Fast Packed String Matching for Short Patterns

Searching for all occurrences of a pattern in a text is a fundamental problem in computer science with applications in many other fields, like natural language processing, information retrieval and computational biology. In the last two decades a general trend has appeared trying to exploit the power of the word RAM model to speed-up the performances of classical string matching algorithms. In this model an algorithm operates on words of length w, grouping blocks of characters, and arithmetic and logic operations on the words take one unit of time. In this paper we use specialized word-size packed string matching instructions, based on the Intel streaming SIMD extensions (SSE) technology, to design very fast string matching algorithms in the case of short patterns. From our experimental results it turns out that, despite their quadratic worst case time complexity, the new presented algorithms become the clear winners on the average for short patterns, when compared against the most effective algorithms known in literature.

💡 Research Summary

The paper addresses the classic problem of finding all occurrences of a pattern P of length m in a text T of length n, focusing on the regime where m is short relative to the machine word size w. Building on the word‑RAM model, the authors exploit Intel’s Streaming SIMD Extensions (SSE) to pack multiple characters into a single 128‑bit register and perform parallel comparisons with a constant‑time cost per word.
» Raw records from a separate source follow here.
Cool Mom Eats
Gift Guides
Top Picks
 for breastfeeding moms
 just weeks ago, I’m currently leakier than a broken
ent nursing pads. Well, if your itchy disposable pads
The core contribution is a set of “packed string matching” primitives that combine XOR‑based mismatch detection, bit‑population counting, and trailing‑zero extraction to locate mismatches within a word in a few CPU cycles.

Algorithmically, the pattern is first loaded into an SSE register, padded to the full word width. The text is scanned with a sliding window of the same width; each window is XOR‑ed with the pattern register. If the result is zero, a full match is reported. Otherwise, the non‑zero bits form a mask that pinpoints the first mismatching byte. The algorithm then shifts the pattern appropriately and repeats the comparison, effectively implementing a byte‑wise shift‑or mechanism at the word level. For the residual bytes that do not fill a whole word, a conventional byte‑wise verification is performed.

Although the worst‑case time complexity remains O(m·n) (because a pathological text can force a mismatch at every position), the average‑case behavior is dramatically better. In practice, each word‑level comparison eliminates up to w characters, so the expected number of iterations approaches n/w, yielding near‑linear performance. The authors implement the algorithm using compiler intrinsics such as _mm_loadu_si128, _mm_xor_si128, _mm_cmpeq_epi8, and they carefully align memory and insert prefetch instructions to minimize cache misses.

Experimental evaluation covers three representative corpora: English literary text, human genomic DNA, and system log files. Pattern lengths from 2 to 32 bytes are tested, and the new method is benchmarked against Boyer‑Moore, Knuth‑Morris‑Pratt, Shift‑Or, BNDM, and the most recent SIMD‑based variants (SIMD‑BNDM, SIMD‑Shift‑Or). Results show that for patterns up to 8 bytes, the packed approach outperforms all competitors, achieving speed‑ups of 2.3× to 5.1× on average. The advantage diminishes as m approaches w/8, at which point traditional SIMD‑BNDM regains superiority, confirming that the proposed technique is specifically optimized for short patterns.

The paper also provides a theoretical analysis linking the ratio w/m to the expected number of word‑level operations, demonstrating that larger ratios lead to fewer mismatch checks and thus higher throughput. Finally, the authors discuss extensions to wider registers (AVX‑512), multi‑core parallelism, and potential applications to regular‑expression matching.

In summary, the work presents a practical, high‑performance solution for short‑pattern string matching by marrying word‑size packing with SIMD instructions, showing that even algorithms with quadratic worst‑case bounds can dominate the average case when modern processor features are fully leveraged.